I dug my hands deeper into my pockets and gathered my coat more tightly around me as a man in a long sleeve shirt and jeans stepped out of his car. He took one look at me and teased in an accent only the most indigenous of folks can, “This is balmy, dear!”

Spring is different here in Maine. It’s nothing to write home about. Especially since the mailbox is still frozen closed. March comes in like a lion and goes out like an even hungrier lion. April is equally likely to give us Easter or a Nor’easter. May can bring even parts madness and muddiness.

We all know, though, no matter how many winters we’ve seen hold on too long, that the good stuff is coming.

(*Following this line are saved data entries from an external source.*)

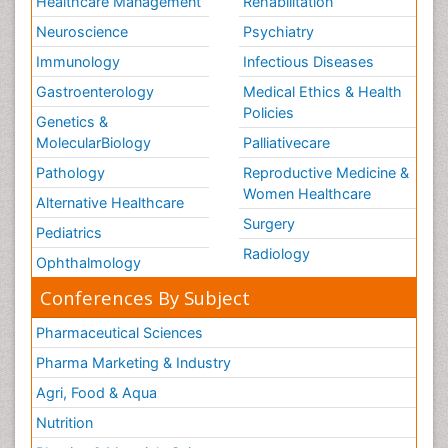
Healthcare Management
Rehabilitation
Neuroscience
Psychiatry
Immunology
Infectious Diseases
Gastroenterology
Medical Ethics & Health
Policies
Genetics &
MolecularBiology
Palliativecare
Pathology
Reproductive Medicine &
Women Healthcare
Alternative Healthcare
Surgery
Pediatrics
Radiology
Ophthalmology
Conferences By Subject
Pharmaceutical Sciences
Pharma Marketing & Industry
Agri, Food & Aqua
Nutrition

In case you’re unconvinced that spring has gotten a foothold in our lives, here are more surefire signs of spring in Maine:

The oil delivery man tells you he’ll probably only see you a dozen more times before summer.

Discounts on bags of salt. And not for happy hour.

You abandon sweaters in favor of wearing 14 layers.

You realize you never really disposed of your Christmas tree.

You stand forlornly over snow boots and rain boots having no idea which one to wear.

The weatherman shrugs at the camera and says, “Eh …”

You begin wrapping your leftovers in the plastic from your windows.

You start to phase out the 3 p.m. dinner.

You begin to think there might be foods other than chili.

Your relatives who will only consider visiting Maine in the summer start to inquire if you feel like August is going to be a safe bet.